Wednesday, November 30, 2016

22. Dublin - The South Quays

A first date guide to the South Quays
Meet at the gates of Ireland’s foremost university, Trinity College. While this is not on the South Quays, it is by far the easiest place to meet on the southside – as long as no disgruntled pensioner is currently trying to ram his car through it. If you fancy your chances, head for the Book of Kells inside its grounds. Queuing to see it on a summer’s day is the relationship equivalent to six months backpacking together through South America. If you are still talking by the time you finally reach the top of the line, you’re as good as married.
 (If you’re coming from the northside, meet on O’Connell Street – at the Spire if your date has only moved to Ireland; under Clery’s clock if they are originally from the country; or at the GPO if you’re one of those people who hate it when others don’t stand up during the national anthem.)
Cultural you: Head first for cultural quarter of Temple Bar. Unless you want to give the impression that you have a small drinking problem, don’t suggest joining the English stag from Lancashire for a pint. Instead, save the €100 you would have spent on a round of drinks and bring your date to any of the myriad of cultural hot-spots surrounding you, from the IFI and Meeting House Square to the Project Arts Centre and the National Photographic Archive. To help impress, be on first-name terms with someone working in a shop at the far end of Temple Bar who you just happen to bump into, preferably one that sells books.
Historic you: Bring them up the river to Wood Quay, where one of the most extensive Vikings ruins in northern Europe was uncovered in the 1970s and then buried in concrete when Dublin Corporation built their headquarters here. Point out the half-buried Viking ship on the pavement just up from it, which they left out as a warning to others. Mumble under your breath something about ‘Charles Stuart Parnell’, ‘Romantic Ireland being dead and gone’, how ‘it eats you up every time’ and look emotional. Wave a fist at the building if you feel it appropriate and then lighten the atmosphere by heading up to grab some fish and chips in Leo Burdock’s before visiting Ireland’s oldest cathedral, Christ Church – because who doesn’t want to see a mummified cat chasing a mummified mouse? Good times!
Social you: Head down to your final stop, the Guinness Storehouse. Resist the urge to tell him/her that you brew your own craft beer. Instead, wander around the most-visited tourist destination in the country, getting to know each other and playing ‘What country do you think they are from?’. Finish it with a night out (for ‘night’, read ‘early evening out’), hanging with a group of really friendly American retirees from Utah in the Gravity Bar. Not only will your witty Irish ripostes make you seem like the friendliest person there, thus guaranteeing a second date, but you can be sure that most of those Americans are not going to drink their complimentary Guinness, which means there will be plenty of spare pints to go around. Word of warning: this only works the once before the barman get wise to your ways so choose that first date carefully.
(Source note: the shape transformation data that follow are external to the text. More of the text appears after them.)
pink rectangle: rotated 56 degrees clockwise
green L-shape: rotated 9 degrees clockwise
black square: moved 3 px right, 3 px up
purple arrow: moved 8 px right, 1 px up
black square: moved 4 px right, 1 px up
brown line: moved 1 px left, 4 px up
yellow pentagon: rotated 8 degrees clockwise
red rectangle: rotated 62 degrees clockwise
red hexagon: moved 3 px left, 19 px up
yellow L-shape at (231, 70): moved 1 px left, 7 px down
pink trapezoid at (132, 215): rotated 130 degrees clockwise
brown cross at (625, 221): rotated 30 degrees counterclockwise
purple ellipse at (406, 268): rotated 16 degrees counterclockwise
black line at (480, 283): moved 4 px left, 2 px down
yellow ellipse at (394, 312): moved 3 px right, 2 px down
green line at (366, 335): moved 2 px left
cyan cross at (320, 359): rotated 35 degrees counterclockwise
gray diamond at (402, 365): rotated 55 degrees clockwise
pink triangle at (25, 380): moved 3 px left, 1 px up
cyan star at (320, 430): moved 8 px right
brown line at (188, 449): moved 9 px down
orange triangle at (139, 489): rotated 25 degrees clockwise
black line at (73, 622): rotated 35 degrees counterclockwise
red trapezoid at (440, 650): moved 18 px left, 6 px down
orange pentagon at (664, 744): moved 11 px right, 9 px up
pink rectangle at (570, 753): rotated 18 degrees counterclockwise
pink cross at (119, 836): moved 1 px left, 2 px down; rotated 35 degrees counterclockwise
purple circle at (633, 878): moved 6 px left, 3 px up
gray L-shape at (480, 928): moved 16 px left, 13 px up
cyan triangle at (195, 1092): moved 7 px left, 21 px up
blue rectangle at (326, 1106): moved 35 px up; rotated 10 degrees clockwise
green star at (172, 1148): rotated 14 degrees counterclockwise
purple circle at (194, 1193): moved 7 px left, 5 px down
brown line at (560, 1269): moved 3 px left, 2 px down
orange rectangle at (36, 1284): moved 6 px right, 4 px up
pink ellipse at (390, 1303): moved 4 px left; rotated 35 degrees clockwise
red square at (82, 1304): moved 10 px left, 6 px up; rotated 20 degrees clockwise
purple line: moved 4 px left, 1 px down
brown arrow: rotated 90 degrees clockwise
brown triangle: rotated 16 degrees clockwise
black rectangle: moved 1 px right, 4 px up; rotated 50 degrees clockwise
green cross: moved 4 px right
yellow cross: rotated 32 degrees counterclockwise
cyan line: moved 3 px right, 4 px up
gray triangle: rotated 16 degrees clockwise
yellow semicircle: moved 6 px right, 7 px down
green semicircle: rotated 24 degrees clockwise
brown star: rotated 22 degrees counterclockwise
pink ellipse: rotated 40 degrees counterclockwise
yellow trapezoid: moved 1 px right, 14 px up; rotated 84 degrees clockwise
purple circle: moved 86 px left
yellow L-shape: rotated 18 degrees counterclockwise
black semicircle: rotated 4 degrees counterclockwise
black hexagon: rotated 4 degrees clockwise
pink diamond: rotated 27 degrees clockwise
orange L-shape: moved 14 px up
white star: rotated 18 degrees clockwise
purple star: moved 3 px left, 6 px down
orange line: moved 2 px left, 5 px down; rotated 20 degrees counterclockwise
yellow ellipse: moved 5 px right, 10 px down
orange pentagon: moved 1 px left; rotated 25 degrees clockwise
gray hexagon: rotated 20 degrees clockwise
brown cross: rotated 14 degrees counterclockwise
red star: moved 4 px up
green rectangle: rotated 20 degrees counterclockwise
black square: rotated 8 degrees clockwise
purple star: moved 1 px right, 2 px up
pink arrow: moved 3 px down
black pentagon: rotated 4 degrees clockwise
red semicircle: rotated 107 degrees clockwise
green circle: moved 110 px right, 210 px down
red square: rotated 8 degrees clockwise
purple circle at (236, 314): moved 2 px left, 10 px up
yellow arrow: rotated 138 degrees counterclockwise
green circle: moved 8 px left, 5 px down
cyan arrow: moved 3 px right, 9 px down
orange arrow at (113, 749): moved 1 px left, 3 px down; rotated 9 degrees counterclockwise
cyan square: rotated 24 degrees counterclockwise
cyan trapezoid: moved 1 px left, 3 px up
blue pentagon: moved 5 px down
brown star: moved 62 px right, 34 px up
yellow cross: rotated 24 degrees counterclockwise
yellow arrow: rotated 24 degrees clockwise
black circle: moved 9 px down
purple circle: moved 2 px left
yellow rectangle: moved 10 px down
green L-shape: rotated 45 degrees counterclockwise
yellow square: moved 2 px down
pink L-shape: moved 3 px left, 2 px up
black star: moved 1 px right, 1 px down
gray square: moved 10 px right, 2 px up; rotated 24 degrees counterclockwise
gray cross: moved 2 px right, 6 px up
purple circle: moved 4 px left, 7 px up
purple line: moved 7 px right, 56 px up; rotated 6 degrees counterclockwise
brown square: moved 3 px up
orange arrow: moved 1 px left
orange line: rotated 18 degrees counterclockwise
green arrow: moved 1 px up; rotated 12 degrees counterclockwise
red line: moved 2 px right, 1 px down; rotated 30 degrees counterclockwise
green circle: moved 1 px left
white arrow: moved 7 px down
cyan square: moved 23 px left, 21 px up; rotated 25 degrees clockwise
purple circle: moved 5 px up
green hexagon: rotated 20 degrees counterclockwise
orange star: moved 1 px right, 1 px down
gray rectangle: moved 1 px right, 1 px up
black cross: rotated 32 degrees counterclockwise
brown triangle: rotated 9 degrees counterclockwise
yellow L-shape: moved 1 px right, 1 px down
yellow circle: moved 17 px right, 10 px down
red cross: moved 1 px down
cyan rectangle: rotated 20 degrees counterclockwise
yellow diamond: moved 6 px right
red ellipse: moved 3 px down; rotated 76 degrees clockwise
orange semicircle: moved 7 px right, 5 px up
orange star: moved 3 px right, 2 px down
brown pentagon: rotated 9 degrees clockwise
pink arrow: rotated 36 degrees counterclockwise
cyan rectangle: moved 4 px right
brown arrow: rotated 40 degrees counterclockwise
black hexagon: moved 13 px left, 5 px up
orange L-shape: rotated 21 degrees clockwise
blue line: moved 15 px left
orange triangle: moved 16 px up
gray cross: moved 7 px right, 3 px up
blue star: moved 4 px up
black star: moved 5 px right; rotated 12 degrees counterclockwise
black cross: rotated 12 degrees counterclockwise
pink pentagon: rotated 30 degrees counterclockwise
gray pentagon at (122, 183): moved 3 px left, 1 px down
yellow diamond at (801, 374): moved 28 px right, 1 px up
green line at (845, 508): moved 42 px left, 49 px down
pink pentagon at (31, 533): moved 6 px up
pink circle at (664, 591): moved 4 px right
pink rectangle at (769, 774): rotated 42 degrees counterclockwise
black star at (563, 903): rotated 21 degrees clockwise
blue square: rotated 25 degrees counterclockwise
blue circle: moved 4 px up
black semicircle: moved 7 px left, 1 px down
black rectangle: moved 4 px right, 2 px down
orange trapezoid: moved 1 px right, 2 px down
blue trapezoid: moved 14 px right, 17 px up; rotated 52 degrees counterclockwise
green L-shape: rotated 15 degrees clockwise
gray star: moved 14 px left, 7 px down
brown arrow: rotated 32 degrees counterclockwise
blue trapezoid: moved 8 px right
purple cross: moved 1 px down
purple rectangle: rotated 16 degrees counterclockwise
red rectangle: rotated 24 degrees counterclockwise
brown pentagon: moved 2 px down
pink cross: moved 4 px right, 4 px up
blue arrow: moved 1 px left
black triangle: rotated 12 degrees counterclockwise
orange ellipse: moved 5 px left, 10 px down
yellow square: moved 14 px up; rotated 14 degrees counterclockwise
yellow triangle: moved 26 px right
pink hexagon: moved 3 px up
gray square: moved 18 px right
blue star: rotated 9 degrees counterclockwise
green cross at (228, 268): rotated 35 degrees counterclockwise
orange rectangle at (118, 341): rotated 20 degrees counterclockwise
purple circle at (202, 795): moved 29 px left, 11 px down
23. Down - Titanic Belfast

On the Down side of the River Lagan lies Titanic Belfast. Located on the slipway where the boat was launched, it is the world’s largest Titanic visitor attraction. Built for £100 million, it is no surprise that, since its opening in 2012, it was an immediate success at home and abroad.
While the 150-year-old Harland & Wolff ship-building yard, characterised by the still standing H & W yellow shipbuilding gantry cranes nicknamed Samson and Goliath, built many, many ships that never sank, none of these struck an iceberg off the coast of Canada and then went on to star in a hugely successful Hollywood block-buster. If any had, then maybe that ship would be at the centre of one of the most-visited tourist attractions on this island.
Instead it was the Titanic, the so-called Unsinkable Ship, which sank in the early morning of 15 April 1912, having collided with that iceberg about 600 kilometres south of Newfoundland, that is at the heart of this exhibition. And it is the story of this ship – its construction, its voyage and the tales of those who travelled on her, including the 1,503 who died that fateful night (1,504 if you count Leonardo Di Caprio) – that is told with great detail and respect throughout its 12,000 square metres of informative space.

Monday, November 28, 2016

24. Roscommon - Oweynagat Cave

Oweynagat Cave
·         Creatures emerging from the ground to wreak havoc on the surrounding lands
·         A place where people live in fear, not knowing who the next victim will be
·         A difficult past with an uncertain future
No, we’re not talking again about cryptosporidiosis and the ‘boil water’ notices but Oweynagat Cave in central Roscommon, which plays host to Ireland’s ‘Gate to Hell’. The cave is situated in Rathcroghan, not far from Tulsk (the town, not the incorrectly-spelt 12th album from Fleetwood Mac). The idea of Roscommon being the mouth of Hell might come as a bit of shock to some people (Buffy the Vampire Slayer, the cast of Stargate and Joe Public for a start), but it shouldn’t, given the number of megalithic tombs dating back more than 5,000 years it contains and its history of rich Celtic myths and legends.
In Celtic mythology, warrior queen Medb of Connacht was said to have lived, ruled and watched over the area in which Oweynagat Cave sits. However, she might have overlooked this one among the many in the area, as what self-respecting warrior queen would allow a Hell Mouth open up in her backyard? While no-one knows exactly how many monsters use Oweynagat Cave to commute in and out from the underworld, one mythological being that definitely resides in it is the Morrígan, a goddess of death often associated with crows, ravens, Roscommon underachieving in the football and er ... death!

Sunday, November 27, 2016

25. Donegal - Glenveagh National Park

As a national park, while it might not be our largest (the Wicklow Mountains) or smallest (the Burren), our wettest (Connemara) or even our most renowned (Killarney), Glenveagh National Park is certainly one of our most beautiful.
Set over 170 square kilometres of remarkably wild Irish countryside, Glenveagh is a wonderful place to wander around, trekking any of its umpteen walks from the Derrylahan Nature Trail to the Lough Inshagh Walk, the Lakeside Track to the famed and fabulous Bridle Path to choose from. With as much chance of catching a glimpse of a red deer or a golden eagle as you do of being bombarded by midges as big as your fist, Glenveagh National Park is real slice of adventure in a ‘paradiscally’ untamed corner of Ireland. (And yes, I made that word up.)
Perhaps the most awe-inspiring chunk of Glenveagh is where it extends into the ice-carved corrie (hollow) infamously known as the Poisoned Glen. Like a setting for a high fantasy movie, the Glen sits at the foot of a real mountain-lovers’ mountain, Mount Errigal. With the eye-catching Old Church of Dunlewey also holding court here, hewn from locally-sourced white marble and blue quartzite, it is no wonder that the whole area is one of the most treasured spots in Donegal.
But why then is such an awe-inspiring location named the Poisoned Glen? Thankfully, it’s not the result of a disastrous oil spillage here but is instead attributed to two possible events.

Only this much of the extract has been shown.